What needs to be done
Beneath this line sits some data. Return only its lines from the one holding "iconic landscapes." through the one holding "nd even rendered impossible", inclusive, exactly, with the images removed.

### Source information ###

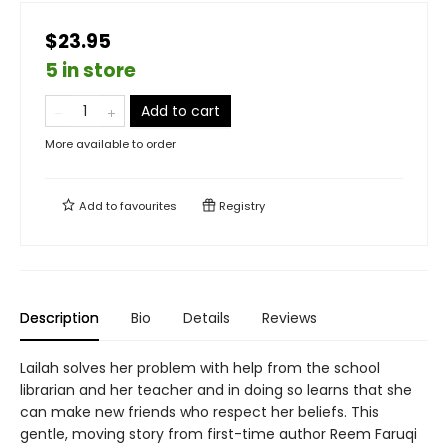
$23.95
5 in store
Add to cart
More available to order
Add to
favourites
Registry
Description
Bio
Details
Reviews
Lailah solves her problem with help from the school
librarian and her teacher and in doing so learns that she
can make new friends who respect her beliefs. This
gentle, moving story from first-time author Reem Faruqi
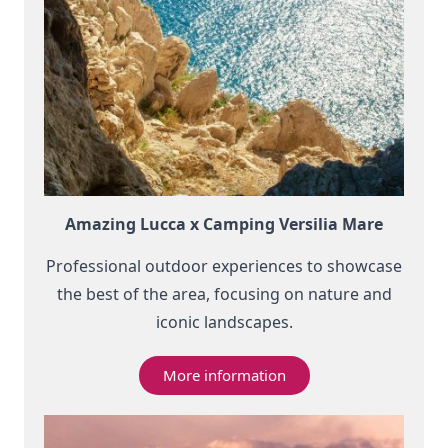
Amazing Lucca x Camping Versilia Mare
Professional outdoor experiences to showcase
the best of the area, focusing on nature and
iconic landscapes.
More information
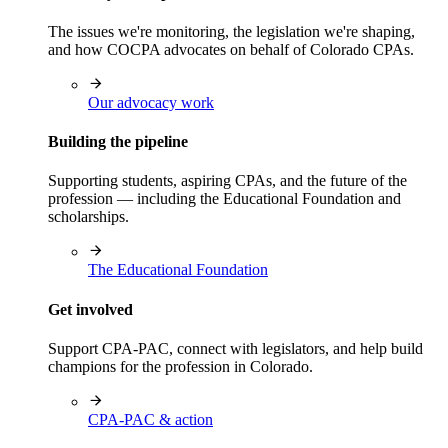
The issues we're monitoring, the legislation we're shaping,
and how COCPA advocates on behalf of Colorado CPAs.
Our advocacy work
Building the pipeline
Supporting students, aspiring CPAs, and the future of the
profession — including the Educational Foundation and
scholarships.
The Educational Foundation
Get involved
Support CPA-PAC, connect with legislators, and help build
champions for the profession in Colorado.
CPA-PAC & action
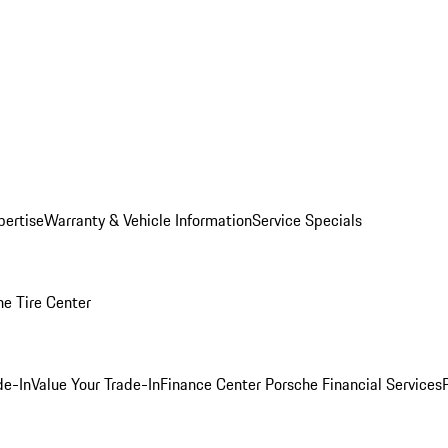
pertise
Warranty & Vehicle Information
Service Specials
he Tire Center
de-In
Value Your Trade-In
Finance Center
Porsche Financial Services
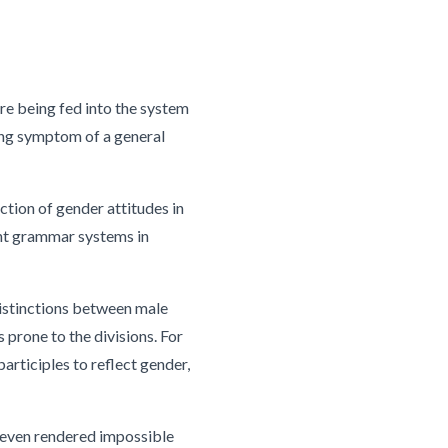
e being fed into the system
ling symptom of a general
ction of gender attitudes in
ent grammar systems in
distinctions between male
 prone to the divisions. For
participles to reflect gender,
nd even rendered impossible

###
### Source information ###

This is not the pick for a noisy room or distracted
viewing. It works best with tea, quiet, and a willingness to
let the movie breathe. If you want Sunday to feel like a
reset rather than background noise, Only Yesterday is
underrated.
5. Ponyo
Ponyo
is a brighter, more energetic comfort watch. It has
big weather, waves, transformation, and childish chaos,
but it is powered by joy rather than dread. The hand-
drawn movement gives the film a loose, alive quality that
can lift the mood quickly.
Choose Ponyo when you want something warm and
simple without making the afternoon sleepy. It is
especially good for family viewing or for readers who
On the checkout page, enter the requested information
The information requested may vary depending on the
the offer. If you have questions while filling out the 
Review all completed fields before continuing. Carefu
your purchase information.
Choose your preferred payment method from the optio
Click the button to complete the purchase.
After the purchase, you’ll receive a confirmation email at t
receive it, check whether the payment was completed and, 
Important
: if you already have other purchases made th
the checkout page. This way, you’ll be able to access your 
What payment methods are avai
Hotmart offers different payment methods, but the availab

###
### Source information ###

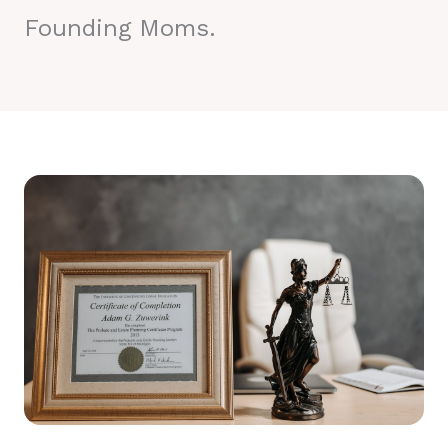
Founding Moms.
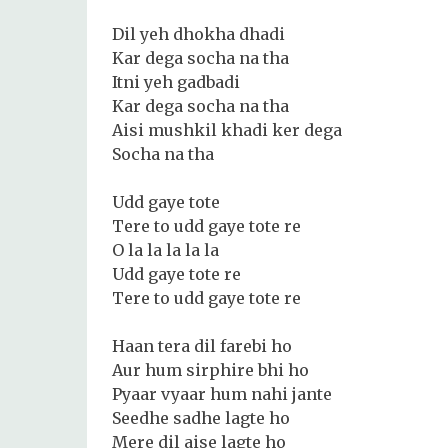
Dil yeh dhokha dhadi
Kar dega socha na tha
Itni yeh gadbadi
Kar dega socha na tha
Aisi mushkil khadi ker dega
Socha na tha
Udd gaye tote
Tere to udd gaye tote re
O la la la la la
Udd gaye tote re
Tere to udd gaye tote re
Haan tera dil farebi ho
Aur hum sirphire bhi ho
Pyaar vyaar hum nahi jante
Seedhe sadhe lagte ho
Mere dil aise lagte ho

###

Exercise output
iconic landscapes.
More information
The issues we're monitoring, the legislation we're shaping,
and how COCPA advocates on behalf of Colorado CPAs.
Our advocacy work
Building the pipeline
Supporting students, aspiring CPAs, and the future of the
profession — including the Educational Foundation and
scholarships.
The Educational Foundation
Get involved
Support CPA-PAC, connect with legislators, and help build
champions for the profession in Colorado.
CPA-PAC & action
pertise
Warranty & Vehicle Information
Service Specials
he Tire Center
de-In
Value Your Trade-In
Finance Center
Porsche Financial Services
e being fed into the system
ling symptom of a general
ction of gender attitudes in
ent grammar systems in
distinctions between male
 prone to the divisions. For
participles to reflect gender,
nd even rendered impossible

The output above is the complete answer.